= EXERCISE PROMPT =
Which lines in the records below include the word "Está"? Report each of them in full.

::: GIVEN ENTRIES :::

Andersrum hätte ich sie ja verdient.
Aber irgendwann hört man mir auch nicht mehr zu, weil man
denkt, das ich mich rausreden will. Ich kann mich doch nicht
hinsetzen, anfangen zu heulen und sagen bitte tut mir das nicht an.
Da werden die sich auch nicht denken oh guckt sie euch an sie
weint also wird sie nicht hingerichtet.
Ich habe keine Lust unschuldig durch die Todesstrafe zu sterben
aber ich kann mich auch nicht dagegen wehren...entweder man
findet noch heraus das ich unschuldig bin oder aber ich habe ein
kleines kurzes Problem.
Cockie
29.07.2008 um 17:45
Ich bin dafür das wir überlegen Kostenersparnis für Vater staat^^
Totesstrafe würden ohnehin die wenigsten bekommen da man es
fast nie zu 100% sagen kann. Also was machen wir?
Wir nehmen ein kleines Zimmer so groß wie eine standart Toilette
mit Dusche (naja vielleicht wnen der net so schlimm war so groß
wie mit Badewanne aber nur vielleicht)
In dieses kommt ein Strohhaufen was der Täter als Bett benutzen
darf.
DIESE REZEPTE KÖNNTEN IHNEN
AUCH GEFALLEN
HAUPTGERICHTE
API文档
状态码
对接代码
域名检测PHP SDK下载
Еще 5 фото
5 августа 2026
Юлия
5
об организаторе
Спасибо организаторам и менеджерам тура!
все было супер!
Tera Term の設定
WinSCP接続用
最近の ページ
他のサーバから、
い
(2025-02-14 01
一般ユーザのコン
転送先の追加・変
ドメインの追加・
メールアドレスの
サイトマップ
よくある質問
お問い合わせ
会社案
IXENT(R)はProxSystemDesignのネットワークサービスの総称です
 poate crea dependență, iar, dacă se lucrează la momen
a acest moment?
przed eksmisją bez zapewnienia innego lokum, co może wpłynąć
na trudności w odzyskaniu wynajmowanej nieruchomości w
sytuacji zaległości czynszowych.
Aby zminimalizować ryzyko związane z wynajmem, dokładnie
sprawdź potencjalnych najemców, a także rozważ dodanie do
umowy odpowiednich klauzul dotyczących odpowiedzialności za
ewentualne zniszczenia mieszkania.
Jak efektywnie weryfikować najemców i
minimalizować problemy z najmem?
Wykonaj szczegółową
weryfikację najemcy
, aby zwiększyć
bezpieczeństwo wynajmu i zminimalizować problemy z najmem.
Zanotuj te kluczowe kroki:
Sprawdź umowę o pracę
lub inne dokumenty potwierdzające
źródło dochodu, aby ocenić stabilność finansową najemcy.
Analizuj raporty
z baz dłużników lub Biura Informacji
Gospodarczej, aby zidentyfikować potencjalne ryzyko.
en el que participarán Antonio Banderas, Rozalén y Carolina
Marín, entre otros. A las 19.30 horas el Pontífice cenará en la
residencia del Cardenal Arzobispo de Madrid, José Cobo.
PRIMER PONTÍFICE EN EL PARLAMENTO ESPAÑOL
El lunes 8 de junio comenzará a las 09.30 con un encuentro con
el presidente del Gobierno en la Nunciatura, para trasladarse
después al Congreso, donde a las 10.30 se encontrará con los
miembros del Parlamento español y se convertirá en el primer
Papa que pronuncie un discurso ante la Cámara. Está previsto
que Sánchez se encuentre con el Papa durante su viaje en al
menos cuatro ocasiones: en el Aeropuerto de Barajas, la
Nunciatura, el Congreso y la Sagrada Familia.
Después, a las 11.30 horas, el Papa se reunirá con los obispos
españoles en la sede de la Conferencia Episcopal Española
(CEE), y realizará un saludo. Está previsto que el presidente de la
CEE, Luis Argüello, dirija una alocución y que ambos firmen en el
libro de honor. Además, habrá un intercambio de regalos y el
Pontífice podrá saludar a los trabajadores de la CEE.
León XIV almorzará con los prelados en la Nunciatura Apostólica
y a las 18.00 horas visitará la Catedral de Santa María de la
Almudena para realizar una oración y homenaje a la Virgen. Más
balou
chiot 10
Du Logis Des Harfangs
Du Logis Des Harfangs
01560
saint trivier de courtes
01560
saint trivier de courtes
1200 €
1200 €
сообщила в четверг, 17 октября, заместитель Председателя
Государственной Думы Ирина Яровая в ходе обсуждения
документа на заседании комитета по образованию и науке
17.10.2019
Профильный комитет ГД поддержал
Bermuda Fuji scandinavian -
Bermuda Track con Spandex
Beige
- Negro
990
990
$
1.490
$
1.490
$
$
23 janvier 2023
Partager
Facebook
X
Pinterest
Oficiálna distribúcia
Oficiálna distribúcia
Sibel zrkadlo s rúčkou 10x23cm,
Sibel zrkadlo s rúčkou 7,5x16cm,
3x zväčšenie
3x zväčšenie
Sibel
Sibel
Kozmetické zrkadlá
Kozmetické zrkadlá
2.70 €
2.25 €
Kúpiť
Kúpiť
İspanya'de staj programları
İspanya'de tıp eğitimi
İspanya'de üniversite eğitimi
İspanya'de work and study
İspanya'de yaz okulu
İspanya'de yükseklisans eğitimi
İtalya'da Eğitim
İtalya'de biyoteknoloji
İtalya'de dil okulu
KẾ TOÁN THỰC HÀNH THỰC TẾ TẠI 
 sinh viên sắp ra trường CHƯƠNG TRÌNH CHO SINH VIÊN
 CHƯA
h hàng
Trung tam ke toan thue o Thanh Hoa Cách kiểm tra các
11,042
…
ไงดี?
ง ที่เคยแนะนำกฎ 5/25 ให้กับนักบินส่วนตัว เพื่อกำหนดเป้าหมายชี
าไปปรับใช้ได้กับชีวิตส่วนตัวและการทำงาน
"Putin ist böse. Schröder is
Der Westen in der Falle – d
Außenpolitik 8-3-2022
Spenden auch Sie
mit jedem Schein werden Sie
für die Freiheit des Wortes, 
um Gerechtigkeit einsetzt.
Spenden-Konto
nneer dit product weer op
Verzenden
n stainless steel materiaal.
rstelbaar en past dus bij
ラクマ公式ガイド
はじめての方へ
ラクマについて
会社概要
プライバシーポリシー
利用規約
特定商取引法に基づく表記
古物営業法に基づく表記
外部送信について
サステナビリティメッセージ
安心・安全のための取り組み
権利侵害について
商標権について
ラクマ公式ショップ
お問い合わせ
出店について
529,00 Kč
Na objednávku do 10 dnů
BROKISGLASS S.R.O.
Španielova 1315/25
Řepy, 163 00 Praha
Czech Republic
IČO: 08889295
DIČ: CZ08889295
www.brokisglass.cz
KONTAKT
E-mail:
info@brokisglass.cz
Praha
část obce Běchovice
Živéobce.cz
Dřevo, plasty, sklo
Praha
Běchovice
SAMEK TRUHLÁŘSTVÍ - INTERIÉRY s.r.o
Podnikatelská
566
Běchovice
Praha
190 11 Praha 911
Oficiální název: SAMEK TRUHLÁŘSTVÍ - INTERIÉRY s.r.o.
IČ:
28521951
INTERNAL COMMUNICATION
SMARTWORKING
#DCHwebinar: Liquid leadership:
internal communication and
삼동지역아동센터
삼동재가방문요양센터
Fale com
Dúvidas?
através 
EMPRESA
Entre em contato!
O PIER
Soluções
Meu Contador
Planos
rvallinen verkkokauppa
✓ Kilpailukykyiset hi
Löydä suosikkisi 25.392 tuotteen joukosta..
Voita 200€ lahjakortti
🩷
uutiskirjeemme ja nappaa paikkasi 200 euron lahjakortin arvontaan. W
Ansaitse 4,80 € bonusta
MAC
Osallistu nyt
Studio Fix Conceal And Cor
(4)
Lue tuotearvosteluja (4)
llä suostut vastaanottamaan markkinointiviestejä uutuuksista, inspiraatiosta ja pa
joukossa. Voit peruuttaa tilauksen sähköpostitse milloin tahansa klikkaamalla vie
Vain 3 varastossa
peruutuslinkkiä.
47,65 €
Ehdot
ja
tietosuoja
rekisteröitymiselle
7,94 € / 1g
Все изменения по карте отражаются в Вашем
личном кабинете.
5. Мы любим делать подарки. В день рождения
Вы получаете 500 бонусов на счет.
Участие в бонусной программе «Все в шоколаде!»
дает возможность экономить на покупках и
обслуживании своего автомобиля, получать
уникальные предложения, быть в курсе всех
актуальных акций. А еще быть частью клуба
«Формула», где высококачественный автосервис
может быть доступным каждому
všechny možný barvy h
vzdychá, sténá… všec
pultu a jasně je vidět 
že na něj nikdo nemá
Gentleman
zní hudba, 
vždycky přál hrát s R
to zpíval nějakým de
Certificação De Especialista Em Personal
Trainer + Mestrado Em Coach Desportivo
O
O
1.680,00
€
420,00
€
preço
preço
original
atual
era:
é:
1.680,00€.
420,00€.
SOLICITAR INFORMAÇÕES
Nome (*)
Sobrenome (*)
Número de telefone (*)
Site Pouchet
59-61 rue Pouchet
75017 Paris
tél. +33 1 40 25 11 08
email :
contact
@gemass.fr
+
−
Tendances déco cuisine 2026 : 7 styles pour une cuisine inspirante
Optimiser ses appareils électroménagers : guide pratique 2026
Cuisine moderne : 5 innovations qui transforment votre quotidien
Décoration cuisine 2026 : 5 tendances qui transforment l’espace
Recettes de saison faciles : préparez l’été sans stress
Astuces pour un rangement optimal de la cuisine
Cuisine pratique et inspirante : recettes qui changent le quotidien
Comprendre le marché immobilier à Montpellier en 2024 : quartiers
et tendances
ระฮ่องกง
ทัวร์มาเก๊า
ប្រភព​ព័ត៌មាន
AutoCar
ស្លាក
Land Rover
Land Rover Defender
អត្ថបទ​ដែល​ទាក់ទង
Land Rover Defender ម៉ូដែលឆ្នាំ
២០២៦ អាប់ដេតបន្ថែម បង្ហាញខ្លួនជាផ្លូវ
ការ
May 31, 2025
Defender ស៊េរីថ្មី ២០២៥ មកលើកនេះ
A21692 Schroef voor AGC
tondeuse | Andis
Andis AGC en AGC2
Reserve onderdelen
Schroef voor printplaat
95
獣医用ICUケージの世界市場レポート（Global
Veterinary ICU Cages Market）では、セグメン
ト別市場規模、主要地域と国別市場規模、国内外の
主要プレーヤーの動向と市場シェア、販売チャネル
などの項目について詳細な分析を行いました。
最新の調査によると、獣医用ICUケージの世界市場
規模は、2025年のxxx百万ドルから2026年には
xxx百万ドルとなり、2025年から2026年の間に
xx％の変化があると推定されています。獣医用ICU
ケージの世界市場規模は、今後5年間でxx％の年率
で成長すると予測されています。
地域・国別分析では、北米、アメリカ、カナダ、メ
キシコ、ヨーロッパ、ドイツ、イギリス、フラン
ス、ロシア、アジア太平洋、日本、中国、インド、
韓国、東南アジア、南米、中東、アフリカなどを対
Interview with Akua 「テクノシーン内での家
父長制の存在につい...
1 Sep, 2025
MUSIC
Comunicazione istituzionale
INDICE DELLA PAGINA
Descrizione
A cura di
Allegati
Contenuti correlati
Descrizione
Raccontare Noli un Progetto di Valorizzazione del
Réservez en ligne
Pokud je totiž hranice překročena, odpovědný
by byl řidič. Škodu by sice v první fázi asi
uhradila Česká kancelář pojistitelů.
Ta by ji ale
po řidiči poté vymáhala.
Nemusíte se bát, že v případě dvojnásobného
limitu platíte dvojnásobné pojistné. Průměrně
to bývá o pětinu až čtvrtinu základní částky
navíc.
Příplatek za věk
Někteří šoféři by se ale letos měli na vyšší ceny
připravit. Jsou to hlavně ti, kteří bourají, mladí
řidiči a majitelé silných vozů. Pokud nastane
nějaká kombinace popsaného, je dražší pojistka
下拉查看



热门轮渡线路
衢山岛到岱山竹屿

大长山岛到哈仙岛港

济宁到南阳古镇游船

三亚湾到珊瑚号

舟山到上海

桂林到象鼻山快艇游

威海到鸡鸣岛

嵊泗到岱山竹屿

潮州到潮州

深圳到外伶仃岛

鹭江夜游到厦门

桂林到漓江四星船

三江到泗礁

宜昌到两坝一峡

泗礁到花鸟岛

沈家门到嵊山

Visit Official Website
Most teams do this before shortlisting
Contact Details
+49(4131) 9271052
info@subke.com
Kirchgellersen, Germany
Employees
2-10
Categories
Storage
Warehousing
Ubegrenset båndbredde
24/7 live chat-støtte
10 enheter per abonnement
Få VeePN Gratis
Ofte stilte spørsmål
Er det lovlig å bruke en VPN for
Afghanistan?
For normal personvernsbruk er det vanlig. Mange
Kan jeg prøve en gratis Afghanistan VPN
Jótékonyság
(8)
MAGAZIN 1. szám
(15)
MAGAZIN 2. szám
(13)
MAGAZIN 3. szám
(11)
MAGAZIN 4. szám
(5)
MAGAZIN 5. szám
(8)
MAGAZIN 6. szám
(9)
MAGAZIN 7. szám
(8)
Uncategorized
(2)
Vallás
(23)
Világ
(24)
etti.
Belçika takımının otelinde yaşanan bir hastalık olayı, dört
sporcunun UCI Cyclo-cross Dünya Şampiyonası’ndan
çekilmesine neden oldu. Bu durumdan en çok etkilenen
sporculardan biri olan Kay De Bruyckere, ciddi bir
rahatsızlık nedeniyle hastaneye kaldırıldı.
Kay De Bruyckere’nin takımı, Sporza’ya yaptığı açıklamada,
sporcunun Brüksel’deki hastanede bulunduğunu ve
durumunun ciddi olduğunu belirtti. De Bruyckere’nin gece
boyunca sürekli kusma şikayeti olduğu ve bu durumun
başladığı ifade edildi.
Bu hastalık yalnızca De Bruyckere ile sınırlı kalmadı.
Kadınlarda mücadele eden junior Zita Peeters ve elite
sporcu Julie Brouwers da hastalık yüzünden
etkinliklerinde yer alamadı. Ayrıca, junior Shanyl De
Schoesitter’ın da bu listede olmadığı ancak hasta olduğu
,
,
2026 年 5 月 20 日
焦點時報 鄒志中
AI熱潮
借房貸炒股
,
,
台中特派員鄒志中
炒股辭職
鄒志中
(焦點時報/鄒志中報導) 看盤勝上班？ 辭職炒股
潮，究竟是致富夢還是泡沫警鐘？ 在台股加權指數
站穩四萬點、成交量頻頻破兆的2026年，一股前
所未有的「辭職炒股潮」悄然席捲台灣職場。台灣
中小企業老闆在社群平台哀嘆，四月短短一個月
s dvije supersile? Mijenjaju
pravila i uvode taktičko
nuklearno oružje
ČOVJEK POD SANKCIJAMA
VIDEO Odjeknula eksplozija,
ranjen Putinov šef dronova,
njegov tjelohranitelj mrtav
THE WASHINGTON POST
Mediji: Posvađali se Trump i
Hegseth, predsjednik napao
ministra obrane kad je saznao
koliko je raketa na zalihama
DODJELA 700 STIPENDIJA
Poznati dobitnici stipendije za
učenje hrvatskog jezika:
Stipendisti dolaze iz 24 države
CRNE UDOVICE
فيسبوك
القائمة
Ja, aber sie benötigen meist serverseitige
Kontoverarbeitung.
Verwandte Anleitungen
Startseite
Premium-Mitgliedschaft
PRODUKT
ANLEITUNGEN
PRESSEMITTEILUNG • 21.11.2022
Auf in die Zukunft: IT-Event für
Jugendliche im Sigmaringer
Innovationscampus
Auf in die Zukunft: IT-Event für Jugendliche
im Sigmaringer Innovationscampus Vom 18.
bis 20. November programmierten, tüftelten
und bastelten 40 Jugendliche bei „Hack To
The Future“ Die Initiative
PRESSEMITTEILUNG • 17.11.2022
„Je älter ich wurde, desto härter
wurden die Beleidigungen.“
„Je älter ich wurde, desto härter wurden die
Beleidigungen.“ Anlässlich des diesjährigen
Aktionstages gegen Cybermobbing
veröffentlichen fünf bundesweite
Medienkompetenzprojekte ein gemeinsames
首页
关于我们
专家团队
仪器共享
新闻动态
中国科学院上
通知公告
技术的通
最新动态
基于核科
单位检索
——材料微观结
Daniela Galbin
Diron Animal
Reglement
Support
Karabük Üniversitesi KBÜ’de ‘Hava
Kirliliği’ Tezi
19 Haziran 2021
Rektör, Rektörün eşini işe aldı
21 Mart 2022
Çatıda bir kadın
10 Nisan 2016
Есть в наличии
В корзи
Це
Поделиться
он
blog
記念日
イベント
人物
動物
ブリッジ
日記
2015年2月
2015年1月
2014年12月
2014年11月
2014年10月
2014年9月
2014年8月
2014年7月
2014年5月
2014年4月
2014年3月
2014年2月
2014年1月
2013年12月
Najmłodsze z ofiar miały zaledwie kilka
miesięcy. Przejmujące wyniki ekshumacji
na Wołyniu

:::

= RESULT OF THE TASK =
Papa que pronuncie un discurso ante la Cámara. Está previsto
(CEE), y realizará un saludo. Está previsto que el presidente de la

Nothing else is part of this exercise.